• [ASSIGNMENT]: In the records below, find the line holding "This screenshot has width=1046, height=1167." and the line holding "What do you see at coordinates (845, 1406)". Set down both, with every line between them, exactly.

---------- RECORDS SUPPLIED

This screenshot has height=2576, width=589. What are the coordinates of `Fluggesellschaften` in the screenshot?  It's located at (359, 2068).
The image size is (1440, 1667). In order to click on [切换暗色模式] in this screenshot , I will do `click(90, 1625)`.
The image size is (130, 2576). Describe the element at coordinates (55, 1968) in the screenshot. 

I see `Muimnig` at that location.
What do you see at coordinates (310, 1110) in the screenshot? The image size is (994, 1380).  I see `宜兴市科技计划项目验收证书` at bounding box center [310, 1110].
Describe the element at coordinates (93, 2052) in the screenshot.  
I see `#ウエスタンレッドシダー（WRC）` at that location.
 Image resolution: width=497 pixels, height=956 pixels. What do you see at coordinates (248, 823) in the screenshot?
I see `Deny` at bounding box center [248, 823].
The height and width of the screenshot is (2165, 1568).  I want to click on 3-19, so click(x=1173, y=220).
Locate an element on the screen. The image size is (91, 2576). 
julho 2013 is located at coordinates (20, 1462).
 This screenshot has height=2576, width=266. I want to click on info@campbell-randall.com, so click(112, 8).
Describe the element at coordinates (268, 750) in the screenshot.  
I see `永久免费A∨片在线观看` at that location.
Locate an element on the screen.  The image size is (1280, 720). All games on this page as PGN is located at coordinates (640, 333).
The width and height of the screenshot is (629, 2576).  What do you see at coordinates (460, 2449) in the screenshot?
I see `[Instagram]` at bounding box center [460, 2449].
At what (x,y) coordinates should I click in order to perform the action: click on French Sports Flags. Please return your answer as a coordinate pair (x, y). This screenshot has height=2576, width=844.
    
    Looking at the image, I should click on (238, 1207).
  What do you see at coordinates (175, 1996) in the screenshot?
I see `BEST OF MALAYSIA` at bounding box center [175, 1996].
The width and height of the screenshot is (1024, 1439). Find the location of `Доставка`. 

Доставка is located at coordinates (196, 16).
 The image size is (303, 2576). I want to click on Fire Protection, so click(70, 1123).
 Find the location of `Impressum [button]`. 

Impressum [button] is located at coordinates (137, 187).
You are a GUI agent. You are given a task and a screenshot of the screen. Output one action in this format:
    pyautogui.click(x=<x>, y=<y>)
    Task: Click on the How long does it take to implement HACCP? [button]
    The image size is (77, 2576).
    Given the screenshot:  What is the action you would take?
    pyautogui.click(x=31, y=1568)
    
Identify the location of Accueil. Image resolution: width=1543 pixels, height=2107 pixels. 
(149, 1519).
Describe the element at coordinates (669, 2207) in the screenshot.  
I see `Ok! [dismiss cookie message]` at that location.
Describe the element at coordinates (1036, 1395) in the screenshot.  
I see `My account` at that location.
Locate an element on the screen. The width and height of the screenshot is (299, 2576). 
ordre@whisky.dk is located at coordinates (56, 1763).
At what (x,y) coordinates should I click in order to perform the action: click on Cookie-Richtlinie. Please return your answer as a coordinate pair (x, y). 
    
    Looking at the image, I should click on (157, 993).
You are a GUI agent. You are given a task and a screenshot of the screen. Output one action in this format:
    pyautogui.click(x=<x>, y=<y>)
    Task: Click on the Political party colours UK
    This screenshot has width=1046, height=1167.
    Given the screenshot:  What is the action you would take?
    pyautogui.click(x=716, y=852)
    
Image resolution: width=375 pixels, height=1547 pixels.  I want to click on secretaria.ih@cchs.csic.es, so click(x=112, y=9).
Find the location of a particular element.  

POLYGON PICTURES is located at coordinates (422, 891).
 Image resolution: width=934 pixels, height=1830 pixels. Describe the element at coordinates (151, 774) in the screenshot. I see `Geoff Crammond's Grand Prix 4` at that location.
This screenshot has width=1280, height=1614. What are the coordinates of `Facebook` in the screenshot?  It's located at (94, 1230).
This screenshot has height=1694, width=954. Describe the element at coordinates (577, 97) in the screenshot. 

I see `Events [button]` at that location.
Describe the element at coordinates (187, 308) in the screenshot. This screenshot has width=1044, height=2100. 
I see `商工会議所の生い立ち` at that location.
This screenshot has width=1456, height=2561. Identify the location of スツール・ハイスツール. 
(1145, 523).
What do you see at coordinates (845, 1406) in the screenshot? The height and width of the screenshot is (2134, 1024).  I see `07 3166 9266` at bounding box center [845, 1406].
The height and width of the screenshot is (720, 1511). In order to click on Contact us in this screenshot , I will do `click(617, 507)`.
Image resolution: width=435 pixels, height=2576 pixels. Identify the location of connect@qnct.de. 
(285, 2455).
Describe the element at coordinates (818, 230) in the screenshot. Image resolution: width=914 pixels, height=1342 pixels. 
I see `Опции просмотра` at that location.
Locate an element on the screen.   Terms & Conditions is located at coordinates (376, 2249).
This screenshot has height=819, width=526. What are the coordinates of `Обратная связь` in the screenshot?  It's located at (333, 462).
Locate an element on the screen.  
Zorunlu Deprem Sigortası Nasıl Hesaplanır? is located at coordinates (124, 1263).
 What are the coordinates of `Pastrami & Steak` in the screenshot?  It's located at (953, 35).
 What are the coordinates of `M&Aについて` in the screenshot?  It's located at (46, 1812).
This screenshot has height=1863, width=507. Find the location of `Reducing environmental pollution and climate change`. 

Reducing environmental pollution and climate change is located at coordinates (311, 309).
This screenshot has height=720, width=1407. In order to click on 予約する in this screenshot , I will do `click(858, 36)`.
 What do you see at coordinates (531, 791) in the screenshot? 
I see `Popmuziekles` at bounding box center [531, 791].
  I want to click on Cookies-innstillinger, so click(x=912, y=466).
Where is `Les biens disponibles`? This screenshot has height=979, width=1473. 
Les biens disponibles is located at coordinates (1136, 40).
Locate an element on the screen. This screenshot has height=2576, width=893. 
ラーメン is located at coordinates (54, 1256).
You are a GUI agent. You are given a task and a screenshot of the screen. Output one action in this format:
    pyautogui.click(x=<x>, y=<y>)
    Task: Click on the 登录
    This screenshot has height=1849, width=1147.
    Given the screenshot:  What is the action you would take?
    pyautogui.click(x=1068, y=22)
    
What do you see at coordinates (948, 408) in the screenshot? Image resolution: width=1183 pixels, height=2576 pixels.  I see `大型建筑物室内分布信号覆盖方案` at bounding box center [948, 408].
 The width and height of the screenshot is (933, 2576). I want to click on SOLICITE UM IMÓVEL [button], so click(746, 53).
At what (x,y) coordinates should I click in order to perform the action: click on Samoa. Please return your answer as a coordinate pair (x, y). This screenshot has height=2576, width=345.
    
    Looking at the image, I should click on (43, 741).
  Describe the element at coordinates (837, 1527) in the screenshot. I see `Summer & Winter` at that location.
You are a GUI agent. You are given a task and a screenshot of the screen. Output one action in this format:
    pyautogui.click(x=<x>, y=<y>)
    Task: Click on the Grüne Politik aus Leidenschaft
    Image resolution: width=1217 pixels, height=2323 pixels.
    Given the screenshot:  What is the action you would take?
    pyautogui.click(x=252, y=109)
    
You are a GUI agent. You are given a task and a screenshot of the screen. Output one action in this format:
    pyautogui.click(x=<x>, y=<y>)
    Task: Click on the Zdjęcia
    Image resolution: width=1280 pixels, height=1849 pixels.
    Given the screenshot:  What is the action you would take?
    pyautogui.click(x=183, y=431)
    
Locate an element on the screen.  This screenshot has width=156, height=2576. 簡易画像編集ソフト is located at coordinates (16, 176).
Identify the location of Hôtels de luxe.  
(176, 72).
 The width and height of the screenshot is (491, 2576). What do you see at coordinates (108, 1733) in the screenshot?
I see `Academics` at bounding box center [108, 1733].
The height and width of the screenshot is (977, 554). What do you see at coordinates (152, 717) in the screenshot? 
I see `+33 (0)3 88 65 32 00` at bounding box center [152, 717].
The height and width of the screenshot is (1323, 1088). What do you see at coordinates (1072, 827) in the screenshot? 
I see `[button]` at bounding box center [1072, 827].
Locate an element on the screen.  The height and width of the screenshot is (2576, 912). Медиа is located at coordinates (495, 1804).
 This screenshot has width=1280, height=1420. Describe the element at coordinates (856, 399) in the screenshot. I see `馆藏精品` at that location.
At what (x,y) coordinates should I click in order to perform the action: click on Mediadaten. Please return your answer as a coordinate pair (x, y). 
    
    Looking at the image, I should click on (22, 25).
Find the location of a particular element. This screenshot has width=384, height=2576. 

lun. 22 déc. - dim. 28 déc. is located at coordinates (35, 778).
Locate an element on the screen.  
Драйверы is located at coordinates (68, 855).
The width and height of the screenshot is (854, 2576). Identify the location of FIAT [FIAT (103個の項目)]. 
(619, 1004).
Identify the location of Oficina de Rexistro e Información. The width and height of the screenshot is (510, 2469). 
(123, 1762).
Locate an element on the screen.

--------------------

• [EXERCISE OUTPUT]:
    This screenshot has width=1046, height=1167.
    Given the screenshot:  What is the action you would take?
    pyautogui.click(x=716, y=852)
    
Image resolution: width=375 pixels, height=1547 pixels.  I want to click on secretaria.ih@cchs.csic.es, so click(x=112, y=9).
Find the location of a particular element.  

POLYGON PICTURES is located at coordinates (422, 891).
 Image resolution: width=934 pixels, height=1830 pixels. Describe the element at coordinates (151, 774) in the screenshot. I see `Geoff Crammond's Grand Prix 4` at that location.
This screenshot has width=1280, height=1614. What are the coordinates of `Facebook` in the screenshot?  It's located at (94, 1230).
This screenshot has height=1694, width=954. Describe the element at coordinates (577, 97) in the screenshot. 

I see `Events [button]` at that location.
Describe the element at coordinates (187, 308) in the screenshot. This screenshot has width=1044, height=2100. 
I see `商工会議所の生い立ち` at that location.
This screenshot has width=1456, height=2561. Identify the location of スツール・ハイスツール. 
(1145, 523).
What do you see at coordinates (845, 1406) in the screenshot? The height and width of the screenshot is (2134, 1024).  I see `07 3166 9266` at bounding box center [845, 1406].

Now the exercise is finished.